A couple of years ago, decent balance-transfer deals all but disappeared as the banks reined in their lending. In effect, you could only get a decent balance transfer deal if you didn’t actually have much of a balance to move. But now lenders are starting to pitch for your debt once again. Barclaycard is offering 17 months interest free, while MBNA, Virgin and Natwest all offer 16 months. So which should you go for?
Firstly, think about how likely you are to be accepted for the best balance-transfer deal. If you’ve got substantial debts across several cards, or have missed minimum payments in the past, you probably won’t qualify for the very best deals. Luckily, you can check which credit cards are likely to accept you without having to apply to them (this is worth doing, as if you apply and are rejected it appears on your credit record and could affect other applications).
Moneysupermarket.com has a free ‘Smart Search’ facility where you fill in a form giving details about yourself and your debt, and they bring up a list of the best credit cards available for you in order of likely acceptance. You can use those results to work out which card to apply for. If you have a poor credit record and won’t get accepted for any of the interest-free deals, then go for a low-interest, life-of-balance card instead.

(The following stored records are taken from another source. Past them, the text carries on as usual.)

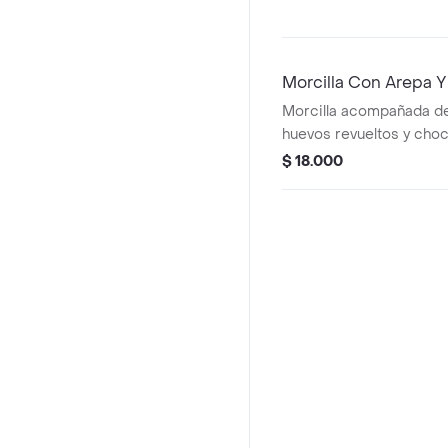
Morcilla Con Arepa 
Morcilla acompañada de
huevos revueltos y choc
$ 18.000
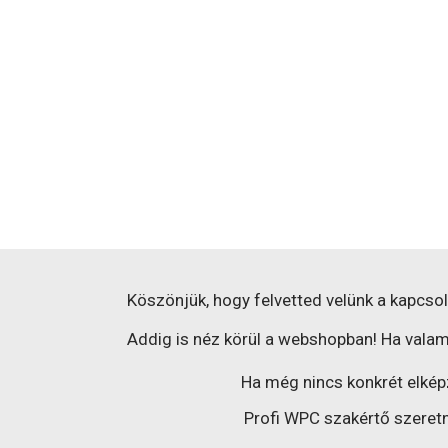
Köszönjük, hogy felvetted velünk a kapcsol
Addig is néz körül a webshopban! Ha valami
Ha még nincs konkrét elképz
Profi WPC szakértő szeretn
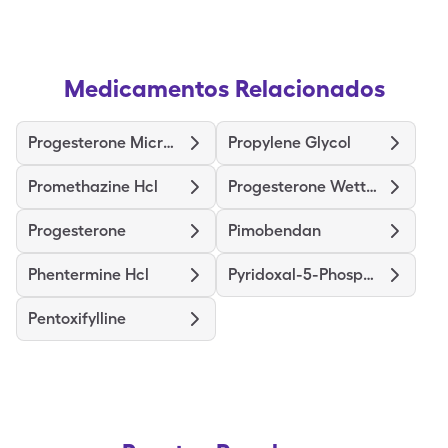
Medicamentos Relacionados
Progesterone Micronized
Propylene Glycol
Promethazine Hcl
Progesterone Wettable
Progesterone
Pimobendan
Phentermine Hcl
Pyridoxal-5-Phosphate
Pentoxifylline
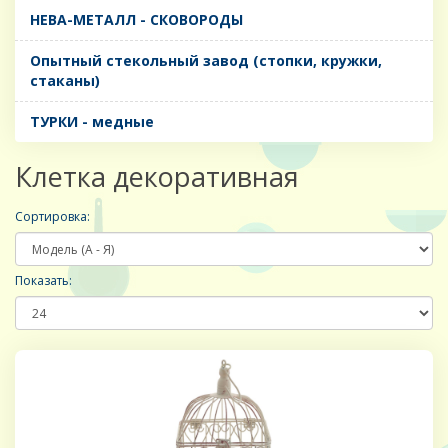
НЕВА-МЕТАЛЛ - СКОВОРОДЫ
Опытный стекольный завод (стопки, кружки,
стаканы)
ТУРКИ - медные
Клетка декоративная
Сортировка:
Показать:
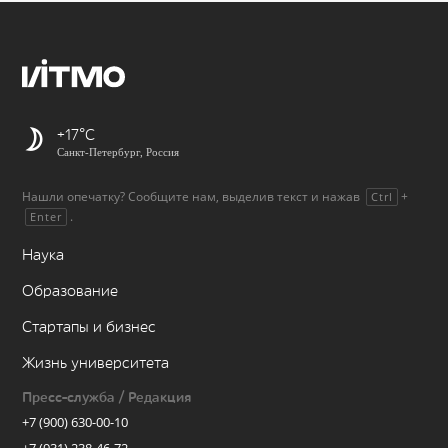
+17
Санкт-Петербург, Россия
Нашли опечатку? Сообщите нам, выделив текст и нажав
+
Ctrl
.
Enter
Наука
Образование
Стартапы и бизнес
Жизнь университета
Пресс-служба / Редакция
+7 (900) 630-00-10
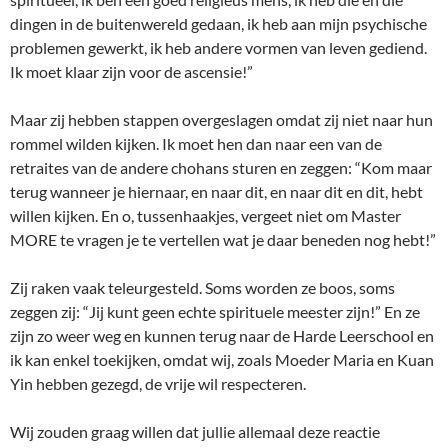
dingen in de buitenwereld gedaan, ik heb aan mijn psychische
problemen gewerkt, ik heb andere vormen van leven gediend.
Ik moet klaar zijn voor de ascensie!”
Maar zij hebben stappen overgeslagen omdat zij niet naar hun
rommel wilden kijken. Ik moet hen dan naar een van de
retraites van de andere chohans sturen en zeggen: “Kom maar
terug wanneer je hiernaar, en naar dit, en naar dit en dit, hebt
willen kijken. En o, tussenhaakjes, vergeet niet om Master
MORE te vragen je te vertellen wat je daar beneden nog hebt!”
Zij raken vaak teleurgesteld. Soms worden ze boos, soms
zeggen zij: “Jij kunt geen echte spirituele meester zijn!” En ze
zijn zo weer weg en kunnen terug naar de Harde Leerschool en
ik kan enkel toekijken, omdat wij, zoals Moeder Maria en Kuan
Yin hebben gezegd, de vrije wil respecteren.
Wij zouden graag willen dat jullie allemaal deze reactie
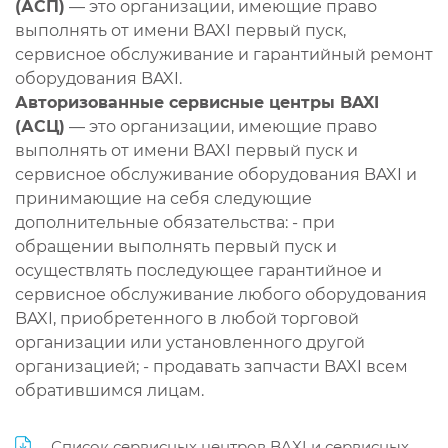
(АСП)
— это организации, имеющие право
выполнять от имени BAXI первый пуск,
сервисное обслуживание и гарантийный ремонт
оборудования BAXI.
Авторизованные сервисные центры BAXI
(АСЦ)
— это организации, имеющие право
выполнять от имени BAXI первый пуск и
сервисное обслуживание оборудования BAXI и
принимающие на себя следующие
дополнительные обязательства: - при
обращении выполнять первый пуск и
осуществлять последующее гарантийное и
сервисное обслуживание любого оборудования
BAXI, приобретенного в любой торговой
организации или установленного другой
организацией; - продавать запчасти BAXI всем
обратившимся лицам.
Список сервисных центров BAXI и сервисных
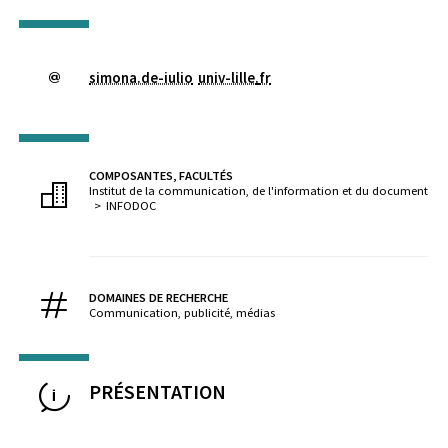
simona.de-iulio
univ-lille
.
fr
COMPOSANTES, FACULTÉS
Institut de la communication, de l'information et du document
INFODOC
DOMAINES DE RECHERCHE
Communication, publicité, médias
PRÉSENTATION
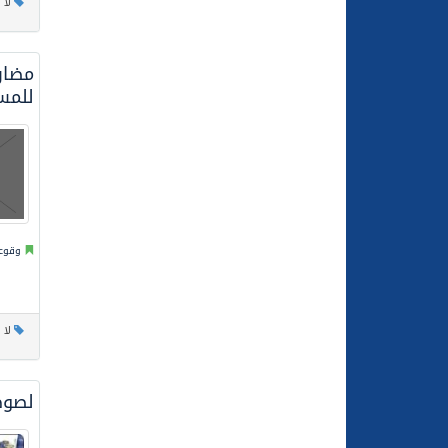
لا 
مضار
للم
وقوعا
لا 
لصوص ينهبون 7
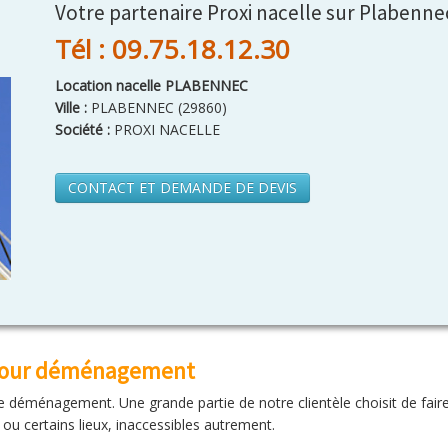
Votre partenaire Proxi nacelle sur Plabenne
Tél : 09.75.18.12.30
Location nacelle PLABENNEC
Ville :
PLABENNEC
(
29860
)
Société :
PROXI NACELLE
CONTACT ET DEMANDE DE DEVIS
 pour déménagement
re déménagement. Une grande partie de notre clientèle choisit de faire
 ou certains lieux, inaccessibles autrement.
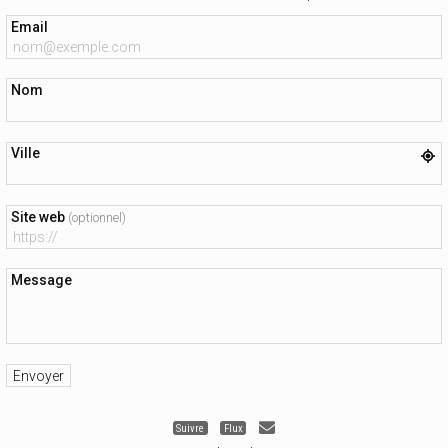
Email
Nom
Ville
Site web
(optionnel)
Message
Suivre
Flux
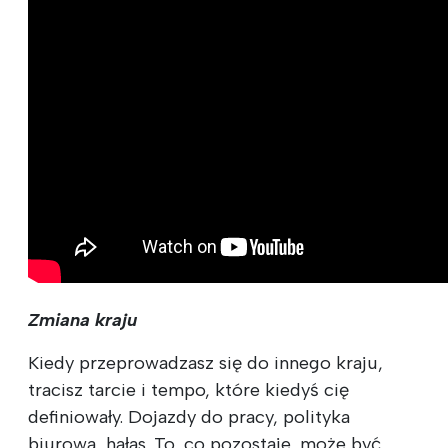
Zmiana kraju
Kiedy przeprowadzasz się do innego kraju,
tracisz tarcie i tempo, które kiedyś cię
definiowały. Dojazdy do pracy, polityka
biurowa, hałas. To, co pozostaje, może być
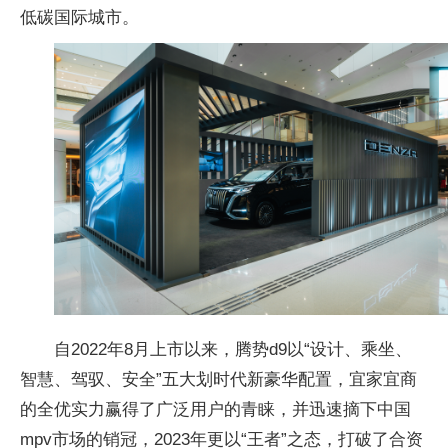
低碳国际城市。
自2022年8月上市以来，腾势d9以“设计、乘坐、
智慧、驾驭、安全”五大划时代新豪华配置，宜家宜商
的全优实力赢得了广泛用户的青睐，并迅速摘下中国
mpv市场的销冠，2023年更以“王者”之态，打破了合资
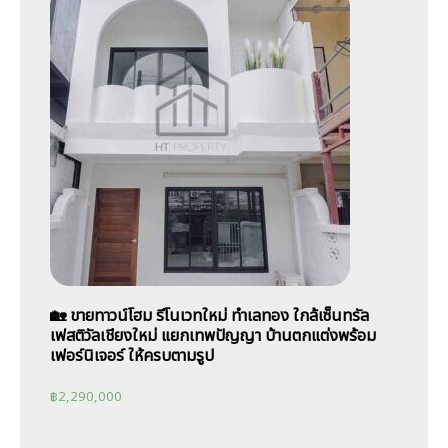
🏡 ขายทาวน์โฮม รีโนเวทใหม่ ทำเลทอง ใกล้เซ็นทรัล
เฟสติวัลเชียงใหม่ แยกเทพปัญญา บ้านตกแต่งพร้อม
เฟอร์นิเจอร์ ให้ครบตามรูป
฿
2,290,000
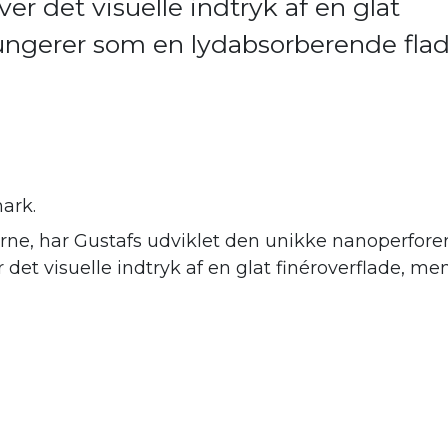
er det visuelle indtryk af en glat
fungerer som en lydabsorberende fla
ark.
ne, har Gustafs udviklet den unikke nanoperforer
er det visuelle indtryk af en glat finéroverflade,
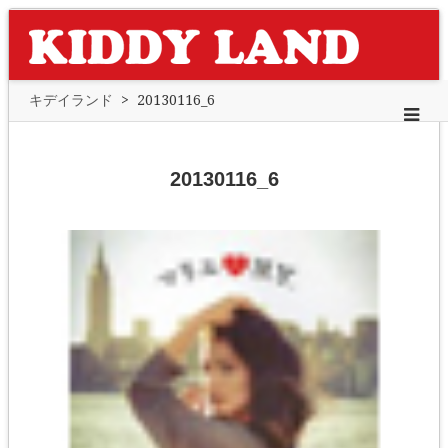
キデイランド
>
20130116_6
20130116_6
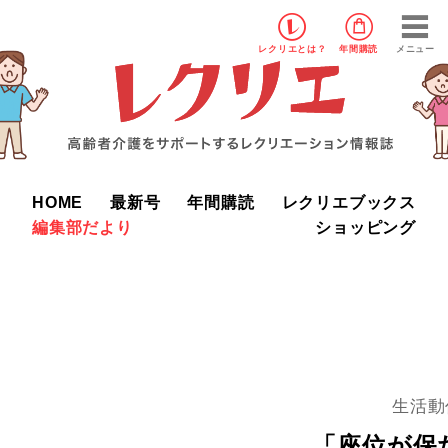
レクリエ
とは？
年間購読
メニュー
HOME
最新号
年間購読
レクリエブックス
編集部だより
ショッピング
生活動
「座位が保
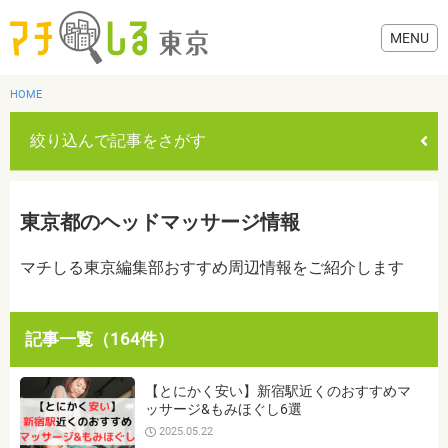
HOME
絞り込んで記事をさがす
グルメ
東京都のヘッドマッサージ情報
美容・健康
マチしる東京編集部おすすめ周辺情報をご紹介します
歯医者・病院
記事一覧（164件）
おでかけ
カテゴリを選ぶ
【とにかく安い】新宿駅近くのおすすめマ
すべて
グルメ
美容・健康
歯医者・病院
おでかけ
ッサージ&もみほぐし6選
生活
2025.05.22
生活
お役立ち情報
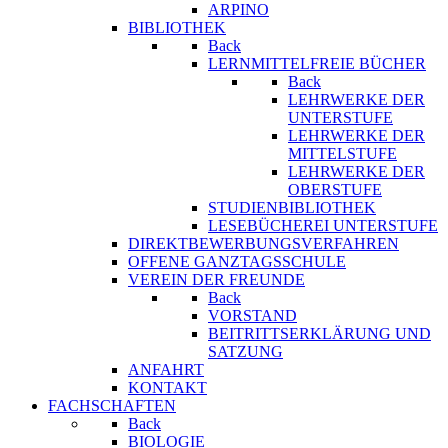
ARPINO
BIBLIOTHEK
Back
LERNMITTELFREIE BÜCHER
Back
LEHRWERKE DER
UNTERSTUFE
LEHRWERKE DER
MITTELSTUFE
LEHRWERKE DER
OBERSTUFE
STUDIENBIBLIOTHEK
LESEBÜCHEREI UNTERSTUFE
DIREKTBEWERBUNGSVERFAHREN
OFFENE GANZTAGSSCHULE
VEREIN DER FREUNDE
Back
VORSTAND
BEITRITTSERKLÄRUNG UND
SATZUNG
ANFAHRT
KONTAKT
FACHSCHAFTEN
Back
BIOLOGIE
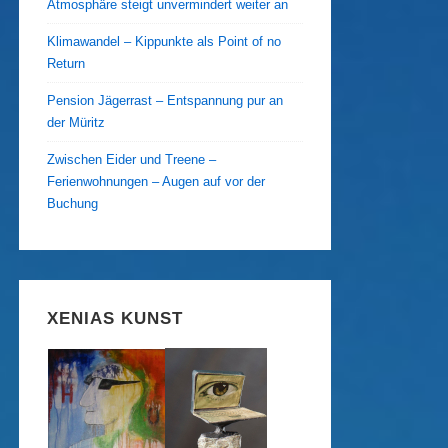
Atmosphäre steigt unvermindert weiter an
Klimawandel – Kippunkte als Point of no
Return
Pension Jägerrast – Entspannung pur an
der Müritz
Zwischen Eider und Treene –
Ferienwohnungen – Augen auf vor der
Buchung
XENIAS KUNST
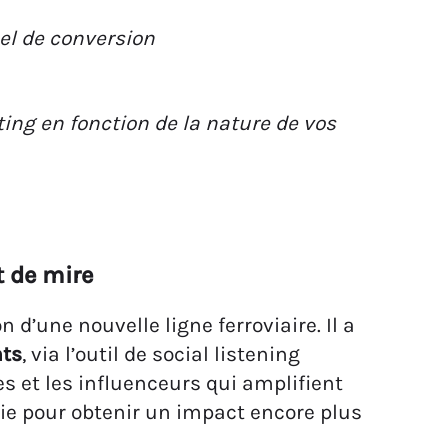
ing en fonction de la nature de vos
t de mire
’une nouvelle ligne ferroviaire. Il a
nts
, via l’outil de social listening
ées et les influenceurs qui amplifient
gie pour obtenir un impact encore plus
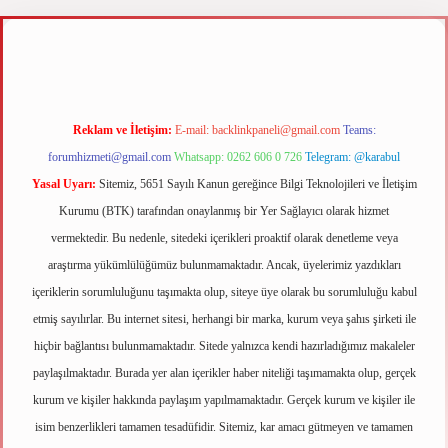
z
m elexbet
Reklam ve İletişim:
E-mail:
backlinkpaneli@gmail.com
Teams:
forumhizmeti@gmail.com
Whatsapp: 0262 606 0 726
Telegram: @karabul
Yasal Uyarı:
Sitemiz, 5651 Sayılı Kanun gereğince Bilgi Teknolojileri ve İletişim
Kurumu (BTK) tarafından onaylanmış bir Yer Sağlayıcı olarak hizmet
vermektedir. Bu nedenle, sitedeki içerikleri proaktif olarak denetleme veya
araştırma yükümlülüğümüz bulunmamaktadır. Ancak, üyelerimiz yazdıkları
içeriklerin sorumluluğunu taşımakta olup, siteye üye olarak bu sorumluluğu kabul
etmiş sayılırlar. Bu internet sitesi, herhangi bir marka, kurum veya şahıs şirketi ile
hiçbir bağlantısı bulunmamaktadır. Sitede yalnızca kendi hazırladığımız makaleler
paylaşılmaktadır. Burada yer alan içerikler haber niteliği taşımamakta olup, gerçek
kurum ve kişiler hakkında paylaşım yapılmamaktadır. Gerçek kurum ve kişiler ile
isim benzerlikleri tamamen tesadüfidir. Sitemiz, kar amacı gütmeyen ve tamamen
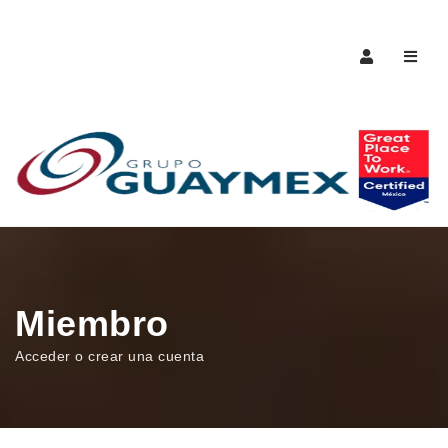
Naveg
Miembro
Acceder o crear una cuenta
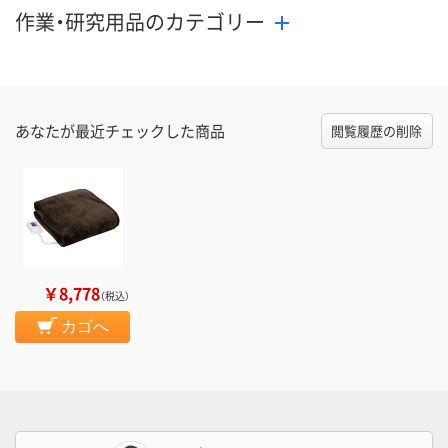
作業・研究用品のカテゴリー
あなたが最近チェックした商品
閲覧履歴の削除
￥8,778
（税込）
カゴへ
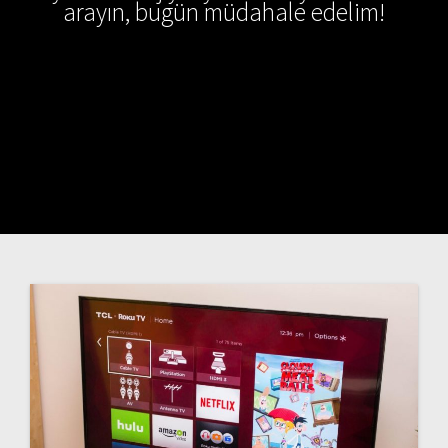
arayın, bugün müdahale edelim!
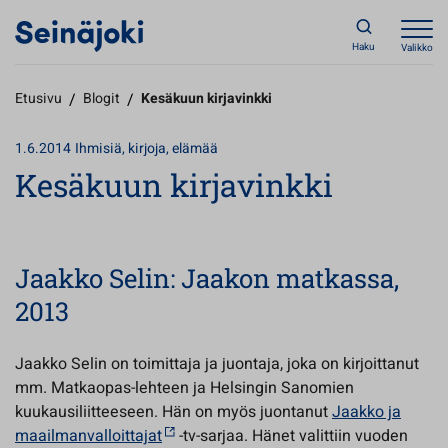
Haku
Valikko
Etusivu
/
Blogit
/
Kesäkuun kirjavinkki
1.6.2014
Ihmisiä, kirjoja, elämää
Kesäkuun kirjavinkki
Jaakko Selin: Jaakon matkassa,
2013
Jaakko Selin on toimittaja ja juontaja, joka on kirjoittanut
mm. Matkaopas-lehteen ja Helsingin Sanomien
kuukausiliitteeseen. Hän on myös juontanut
Jaakko ja
maailmanvalloittajat
-tv-sarjaa. Hänet valittiin vuoden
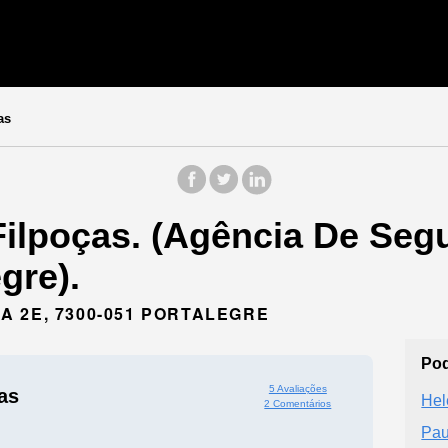
as
Filpoças. (Agência De Seg
gre).
 2E, 7300-051 PORTALEGRE
Pod
5 Avaliações
as
Hel
2 Comentários
Pau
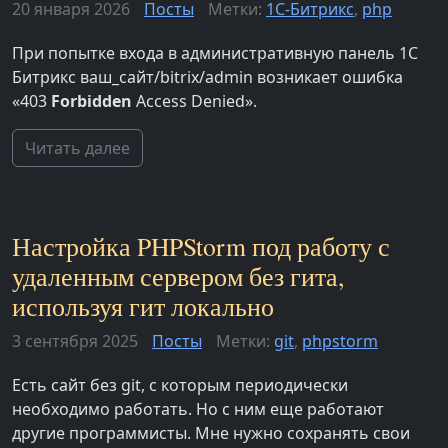
20 января 2026
Посты
Метки:
1С-Битрикс
,
php
При попытке входа в административную панель 1С
Битрикс ваш_сайт/bitrix/admin возникает ошибка
«403
Forbidden
Access Denied».
Читать далее
Настройка PHPStorm под работу с
удаленным сервером без гита,
используя гит локально
3 сентября 2025
Посты
Метки:
git
,
phpstorm
Есть сайт без git, с которым периодически
необходимо работать. Но с ним еще работают
другие программисты. Мне нужно сохранять свои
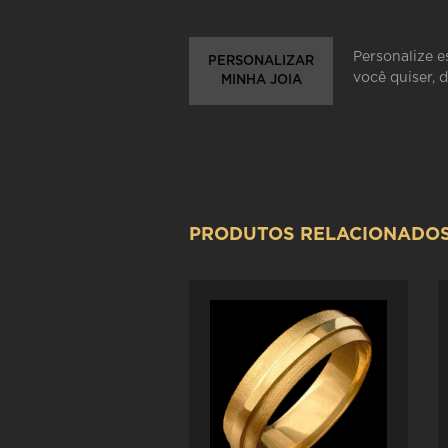
Personalize e
PERSONALIZAR
você quiser, 
MINHA JOIA
PRODUTOS RELACIONADO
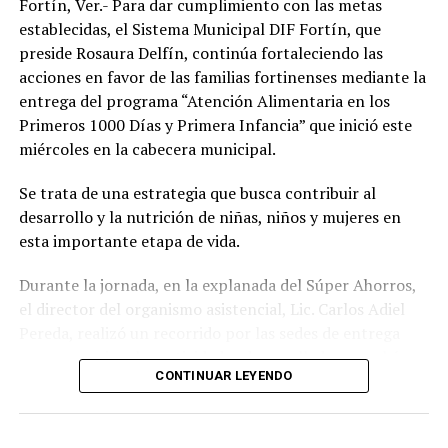
Fortín, Ver.- Para dar cumplimiento con las metas
establecidas, el Sistema Municipal DIF Fortín, que
preside Rosaura Delfín, continúa fortaleciendo las
acciones en favor de las familias fortinenses mediante la
entrega del programa “Atención Alimentaria en los
Primeros 1000 Días y Primera Infancia” que inició este
miércoles en la cabecera municipal.
Se trata de una estrategia que busca contribuir al
desarrollo y la nutrición de niñas, niños y mujeres en
esta importante etapa de vida.
Durante la jornada, en la explanada del Súper Ahorros,
el director del organismo asistencial, Lic. Carlos Adiel
Pereda, realizó un recorrido por las sedes de entrega
para supervisar las actividades desarrolladas por el área
CONTINUAR LEYENDO
de Plan Alimentario, reconociendo el compromiso y la
organización del personal encargado de llevar este
beneficio a la población para fortalecer la alimentación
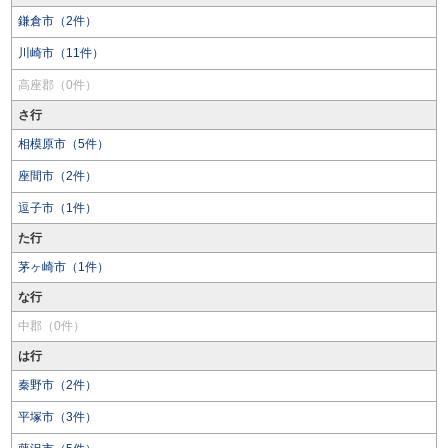
鎌倉市（2件）
川崎市（11件）
高座郡（0件）
さ行
相模原市（5件）
座間市（2件）
逗子市（1件）
た行
茅ヶ崎市（1件）
な行
中郡（0件）
は行
秦野市（2件）
平塚市（3件）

The best on offer at the moment is the Barclaycard Platinum Simplicity card, which has a rate of 6.8%.
Once you have your new credit card, set up a direct debit to pay it off. You should at least set one up for the minimum payment to ensure you aren’t hit by any penalties. But remember to make regular payments on top to clear the card – if you only pay the minimum each month it will take you ages to clear the debt. A better bet is to work out how much you need to pay each month in order to clear the debt before the 0% deal runs out, and set up a direct debit for that amount.
Finally, make sure you read the small print. A great deal will quickly cease to be one if it turns out that you’re paying an annual fee, or will incur a charge for not spending on the card. Also make sure you know what the interest rate will rise to once the 0% period is over. If you know you won’t have cleared your debt by then, then set yourself a reminder that you will need to move your debt to a new 0% deal.